Work order: From the listing below, pull each line that includes "Kahn".

Provided information:
# # #

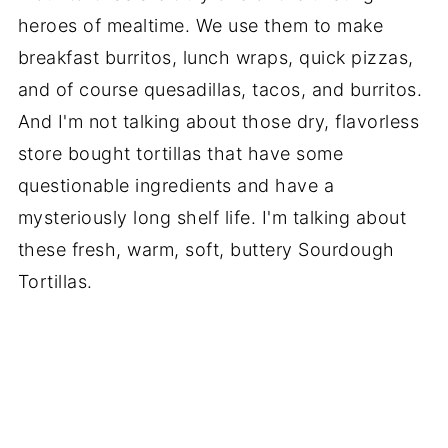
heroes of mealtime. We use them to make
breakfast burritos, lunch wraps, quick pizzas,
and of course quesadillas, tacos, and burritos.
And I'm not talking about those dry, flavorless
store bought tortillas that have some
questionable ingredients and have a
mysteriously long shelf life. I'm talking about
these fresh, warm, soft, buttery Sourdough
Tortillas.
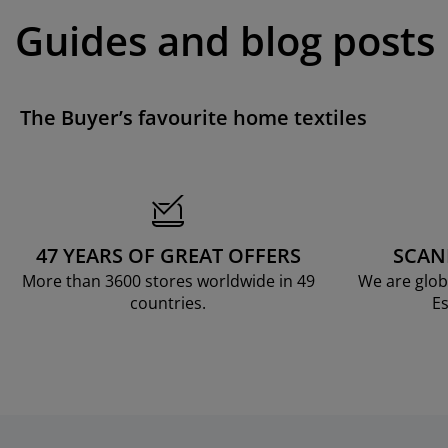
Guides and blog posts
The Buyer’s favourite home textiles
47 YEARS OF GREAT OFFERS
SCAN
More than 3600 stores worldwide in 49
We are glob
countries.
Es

# # #

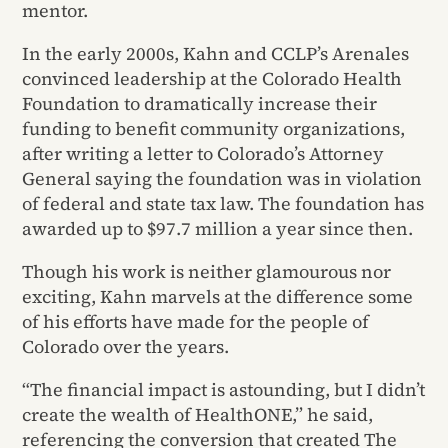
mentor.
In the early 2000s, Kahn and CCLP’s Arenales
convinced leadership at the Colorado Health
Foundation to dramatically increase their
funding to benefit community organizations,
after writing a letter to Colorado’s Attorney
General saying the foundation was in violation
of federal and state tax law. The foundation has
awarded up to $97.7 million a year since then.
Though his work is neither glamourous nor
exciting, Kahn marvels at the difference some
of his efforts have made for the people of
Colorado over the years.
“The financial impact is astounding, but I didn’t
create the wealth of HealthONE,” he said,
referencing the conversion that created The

# # #

Solution to this task:
In the early 2000s, Kahn and CCLP’s Arenales
exciting, Kahn marvels at the difference some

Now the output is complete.